Je suis sous mon meka, dans le garage. Je l'ai renversé, avec les filles et avec tout un système de levier, de chaîne, de poulie, pour qu'il soit sur le dos, couché sur des rails rehaussables, des genre de plateformes qui tiennent le meka à quarante centimètres du sol. Et ça fait... complètement deux heures entières que je suis là, à essayer de resserrer des vis énormes qu'on a rajoutées pour maintenir des plaques de protection sur l'armure toute pétée de ma machine. Et... je suis en full galère. Je dois forcer comme une dingue sur ma clé de je-sais-pas-combien pour serrer un millimètre en plus... et je fais ça... sans savoir si ça tiendra. J'aurais totalement pu faire ça sur une échelle ou un truc comme ça mais bon, j'ai essayé quinze secondes et j'étais pas à l'aise. Genre je suis D.Va, pilote professionnelle de meka capable de voler, c'est pas tellement le vertige qui m'a prise, c'est plutôt le côté : je dois forcer comme une tarée sur des vis pour faire tenir des plaques de tôle, bref, j'arrive pas à garder un équilibre.
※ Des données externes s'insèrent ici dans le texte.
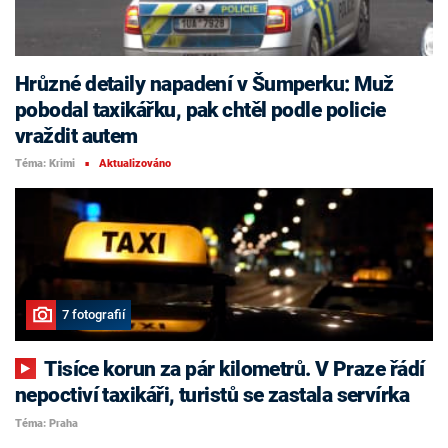
Hrůzné detaily napadení v Šumperku: Muž
pobodal taxikářku, pak chtěl podle policie
vraždit autem
Téma: Krimi
Aktualizováno
■
7 fotografií
Tisíce korun za pár kilometrů. V Praze řádí
nepoctiví taxikáři, turistů se zastala servírka
Téma: Praha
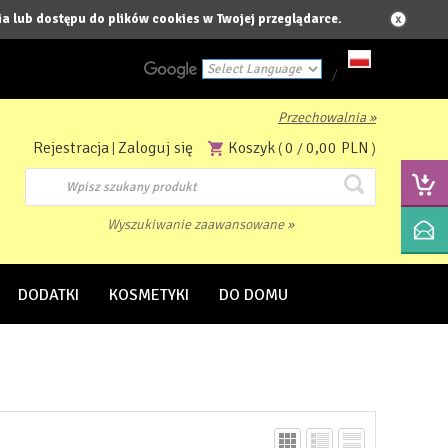
a lub dostępu do plików cookies w Twojej przeglądarce.
/
Przechowalnia »
Powered by
Rejestracja
Zaloguj się
Koszyk
0
0,00 PLN
|
(
/
)
Translate
Wyszukiwanie zaawansowane »
DODATKI
KOSMETYKI
DO DOMU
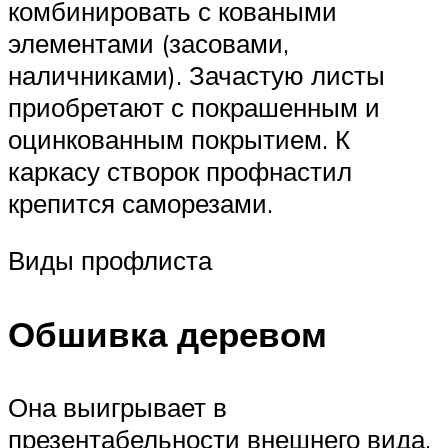
комбинировать с коваными
элементами (засовами,
наличниками). Зачастую листы
приобретают с покрашенным и
оцинкованным покрытием. К
каркасу створок профнастил
крепится саморезами.
Виды профлиста
Обшивка деревом
Она выигрывает в
презентабельности внешнего вида,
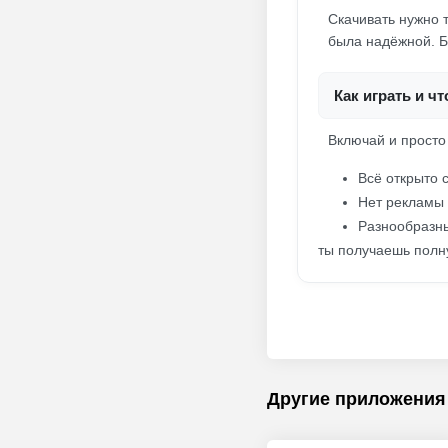
Скачивать нужно т
была надёжной. Б
Как играть и ч
Включай и просто
Всё открыто с
Нет рекламы 
Разнообразны
ты получаешь полн
Другие приложения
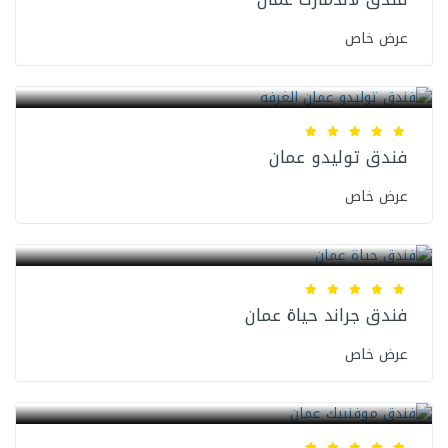
عرض خاص
فنادق عمان
فندق توليدو عمان
عرض خاص
فنادق عمان
فندق جراند حياة عمان
عرض خاص
فنادق عمان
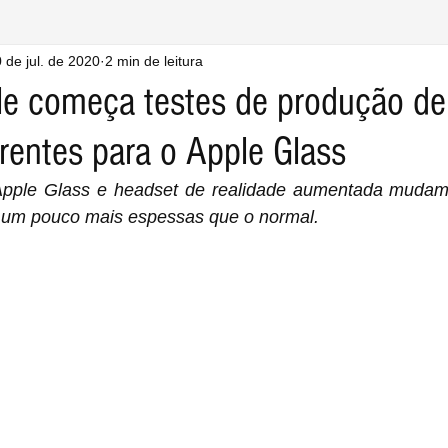
 de jul. de 2020
2 min de leitura
e começa testes de produção de
rentes para o Apple Glass
 Apple Glass e headset de realidade aumentada mudam
 um pouco mais espessas que o normal.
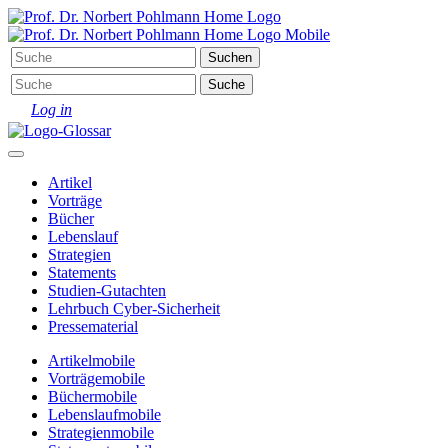
Log in
Artikel
Vorträge
Bücher
Lebenslauf
Strategien
Statements
Studien-Gutachten
Lehrbuch Cyber-Sicherheit
Pressematerial
Artikel
mobile
Vorträge
mobile
Bücher
mobile
Lebenslauf
mobile
Strategien
mobile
Couchée, même si j'ai mal aux bras, à force, je... suis sûre de ne pas tomber ! Et si le meka finit par m'écraser, je pourrai dire que ma mort était raccord avec ma vie !
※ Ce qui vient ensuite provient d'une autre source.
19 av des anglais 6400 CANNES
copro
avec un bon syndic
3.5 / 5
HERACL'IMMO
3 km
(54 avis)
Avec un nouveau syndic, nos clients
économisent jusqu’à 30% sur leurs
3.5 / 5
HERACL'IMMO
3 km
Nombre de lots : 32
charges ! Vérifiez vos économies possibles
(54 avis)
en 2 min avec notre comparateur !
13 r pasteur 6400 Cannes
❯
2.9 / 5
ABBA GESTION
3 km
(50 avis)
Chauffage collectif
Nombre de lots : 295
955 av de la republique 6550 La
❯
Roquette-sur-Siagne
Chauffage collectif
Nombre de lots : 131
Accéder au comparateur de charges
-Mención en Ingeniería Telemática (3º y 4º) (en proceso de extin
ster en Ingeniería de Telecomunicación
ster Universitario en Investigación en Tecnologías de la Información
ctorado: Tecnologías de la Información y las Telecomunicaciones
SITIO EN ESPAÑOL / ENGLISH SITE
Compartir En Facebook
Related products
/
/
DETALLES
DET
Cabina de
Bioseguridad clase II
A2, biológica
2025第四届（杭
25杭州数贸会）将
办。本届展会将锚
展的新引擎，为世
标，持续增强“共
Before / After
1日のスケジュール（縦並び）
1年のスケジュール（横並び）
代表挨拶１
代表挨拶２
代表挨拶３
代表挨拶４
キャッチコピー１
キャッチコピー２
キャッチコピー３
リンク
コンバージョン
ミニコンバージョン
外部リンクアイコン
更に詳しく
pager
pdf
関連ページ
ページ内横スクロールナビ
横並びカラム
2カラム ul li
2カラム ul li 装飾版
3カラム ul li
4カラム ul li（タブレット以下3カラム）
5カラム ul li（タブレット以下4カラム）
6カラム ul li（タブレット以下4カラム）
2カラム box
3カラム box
J'entends des pas approcher de moi. Je vois rien, sinon ce que j'éclaire avec ma lampe de poche frontale. Je sens un contact sur mes jambes, je réagis pas. Quelques secondes plus tard, je vois en baissant les yeux que Hengameh se glisse elle aussi sous le meka.
« Je peux regarder ? » Je réponds pas, je regarde ma vis, et j'essaie d'un peu serrer. Elle vient se mettre juste à côté de moi, son bras contre mon bras. « Je te gêne ? »
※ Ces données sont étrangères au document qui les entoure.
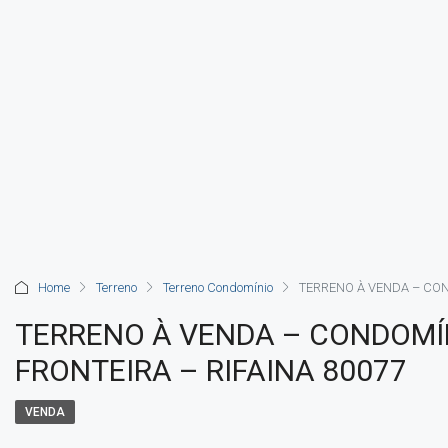
Home
Terreno
Terreno Condomínio
TERRENO À VENDA – CON
TERRENO À VENDA – CONDOMÍ
FRONTEIRA – RIFAINA 80077
VENDA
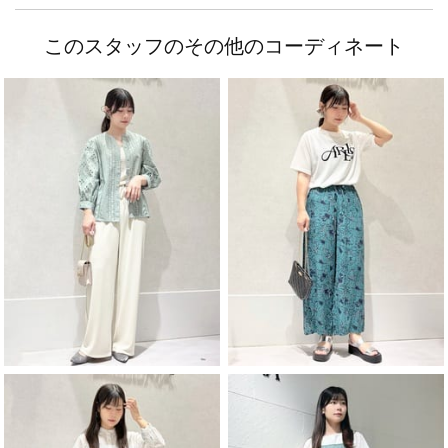
このスタッフのその他のコーディネート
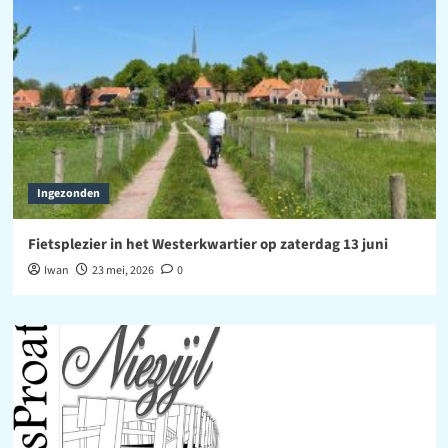
Ingezonden
Fietsplezier in het Westerkwartier op zaterdag 13 juni
Iwan
23 mei, 2026
0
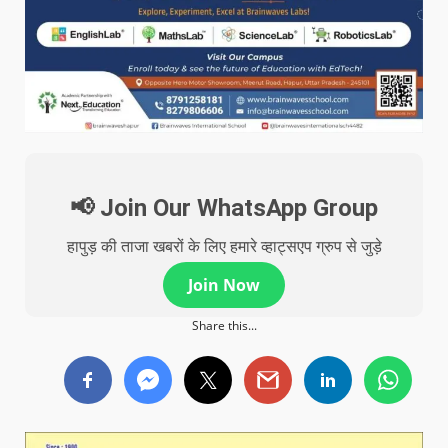
📢 Join Our WhatsApp Group
हापुड़ की ताजा खबरों के लिए हमारे व्हाट्सएप ग्रुप से जुड़े
Join Now
Share this...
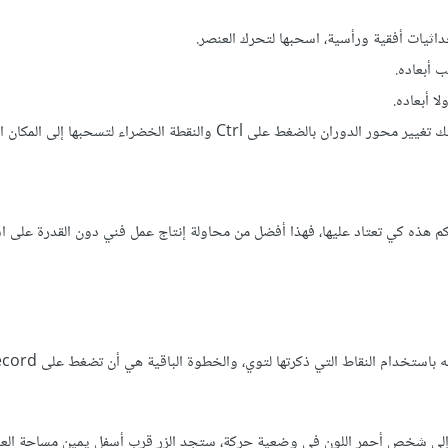
اثيات أفقية ورأسية، اسحبها لتحرك العنصر.
 أبعاده.
ا أبعاده.
النقطة الزرقاء تدير العنصر حول النقطة الخضراء المركزية، لكن يمكنك تغيير محور الدوران بالضغط على Ctrl والنقطة الخضر
كم هذه كي تعتاد عليها، فهذا أفضل من محاولة إنتاج عمل فني دون القدرة على 
إلى شخص أحمر اللون في وضعية حركة، ستجد الزر قرب أسفل يمين مساحة الع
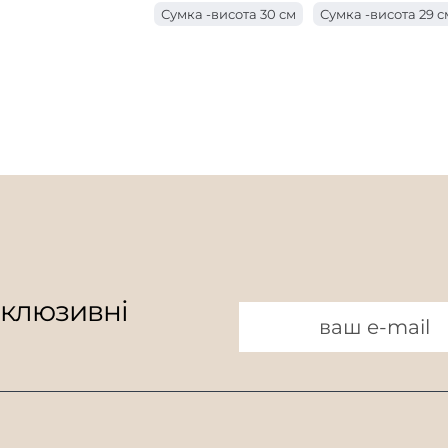
Сумка -висота 30 см
Сумка -висота 29 с
Сумка з ручкою завдовжки 18 см
Мішок
Сумка -висота 26 см
Мішок у висоту 25 
Мішок з ручкою завдовжки 15 см
Мішок
Сумка -висота 23 см
Сумка -висота 22 с
Мішок з ручкою завдовжки 9 см
Мішок
Сумка -висота 19 см
Мішок висотою 18 
Мішок з ручкою завдовжки 7 см
Мішок у висоту 16 см
Мішок 15 см завв
Мішок висотою 13 см
Мішок висотою 12
Мішок висотою 10 см
склюзивні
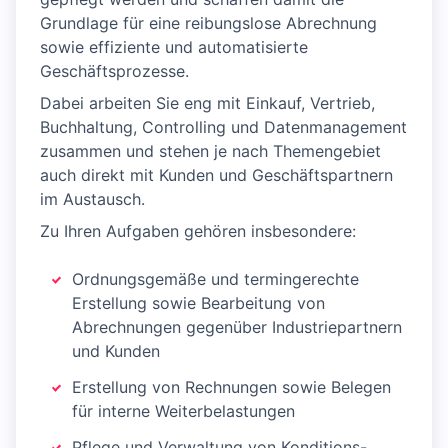
Grundlage für eine reibungslose Abrechnung
sowie effiziente und automatisierte
Geschäftsprozesse.
Dabei arbeiten Sie eng mit Einkauf, Vertrieb,
Buchhaltung, Controlling und Datenmanagement
zusammen und stehen je nach Themengebiet
auch direkt mit Kunden und Geschäftspartnern
im Austausch.
Zu Ihren Aufgaben gehören insbesondere:
Ordnungsgemäße und termingerechte
Erstellung sowie Bearbeitung von
Abrechnungen gegenüber Industriepartnern
und Kunden
Erstellung von Rechnungen sowie Belegen
für interne Weiterbelastungen
Pflege und Verwaltung von Konditions-,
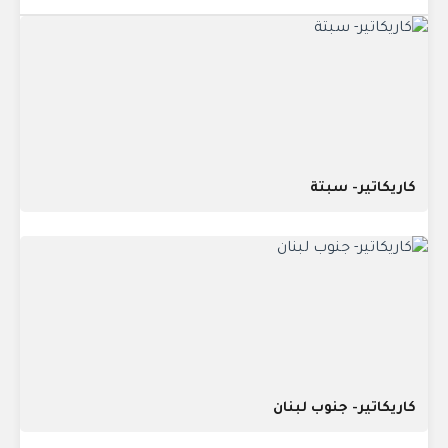
كاريكاتير- سبتة
كاريكاتير- جنوب لبنان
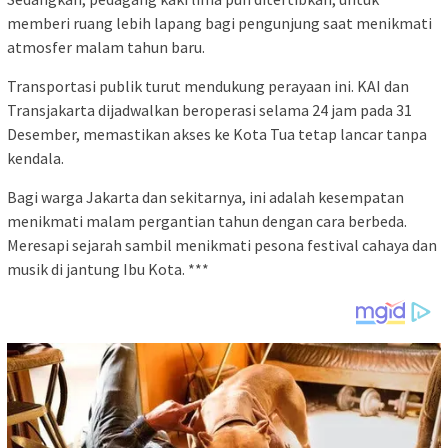
memberi ruang lebih lapang bagi pengunjung saat menikmati
atmosfer malam tahun baru.
Transportasi publik turut mendukung perayaan ini. KAI dan
Transjakarta dijadwalkan beroperasi selama 24 jam pada 31
Desember, memastikan akses ke Kota Tua tetap lancar tanpa
kendala.
Bagi warga Jakarta dan sekitarnya, ini adalah kesempatan
menikmati malam pergantian tahun dengan cara berbeda.
Meresapi sejarah sambil menikmati pesona festival cahaya dan
musik di jantung Ibu Kota. ***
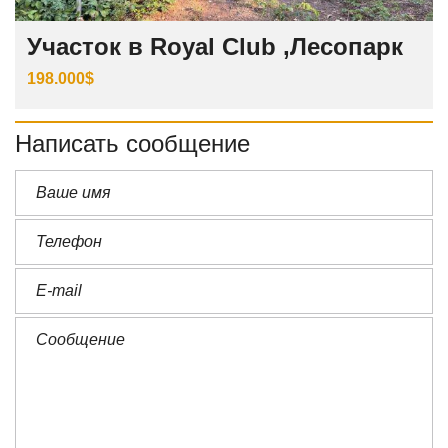
Участок в Royal Club ,Лесопарк
198.000$
Написать сообщение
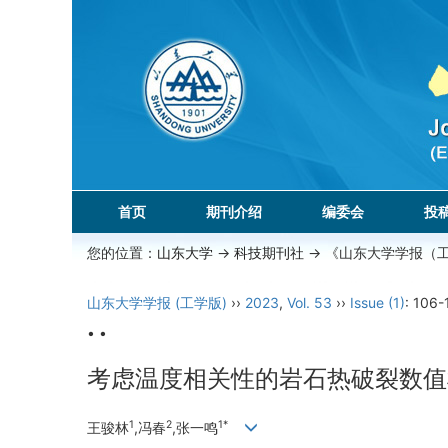
首页
期刊介绍
编委会
投
您的位置：
山东大学
->
科技期刊社
-> 《山东大学学报（
山东大学学报 (工学版)
››
2023
,
Vol. 53
››
Issue (1)
: 106-
• •
考虑温度相关性的岩石热破裂数值
1
2
1*
王骏林
,冯春
,张一鸣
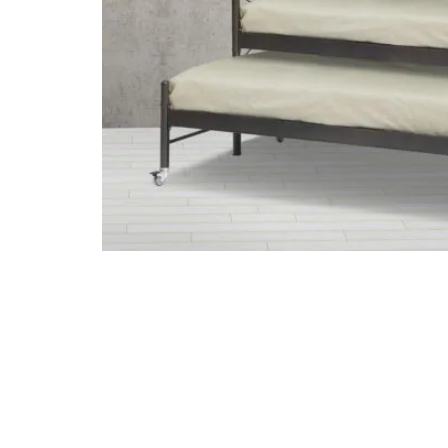
STATUS 
ΔΙΑΦΟΡΑ
ECON
Pocket spring
Continuous spring
Μαξιλάρια
Ανωστρωματα
Ορθοπεδικα
Ανατομικα
Bonnell spring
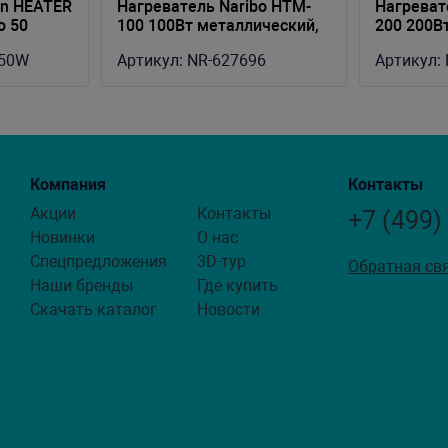
an HEATER
Нагреватель Naribo HTM-
Нагреват
о 50
100 100Вт металлический,
200 200В
34C
для аквариума 70-120л
для аква
-50W
Артикул:
NR-627696
Артикул:
Компания
Контакты
Акции
Контакты
+7 (499)
Новинки
О нас
Спецпредложения
3D-тур
Обратная св
Наши бренды
Где купить
Скачать каталог
Новости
« Non. » Je souris un peu. « Je suis contente que tu viennes près de moi. » Sa main vient chercher la clé dans la mienne, je la laisse faire et souffle un peu, essayant de retrouver des sensations dans les bras. Elle force pendant quelques secondes, progresse un peu. « Pas mal ! » J'essaie d'enlever ma lampe de poche frontale pour la poser à terre entre nous deux, en équilibre pour qu'elle continue d'éclairer la vis. Je pose mes mains sur mon ventre et je regarde ce qu'elle fait.

« C'est bien. J'aime bien être ici. » dit Hengameh, entre deux efforts. « Il fait chaud. Et on se sent en sécurité. » Je hausse les sourcils. « Faut pas être claustro, et faut pas avoir peur que le meka te tombe dessus. »

« Hmm. » Elle hésite quelques secondes. « Ca veut dire quoi claustro ? »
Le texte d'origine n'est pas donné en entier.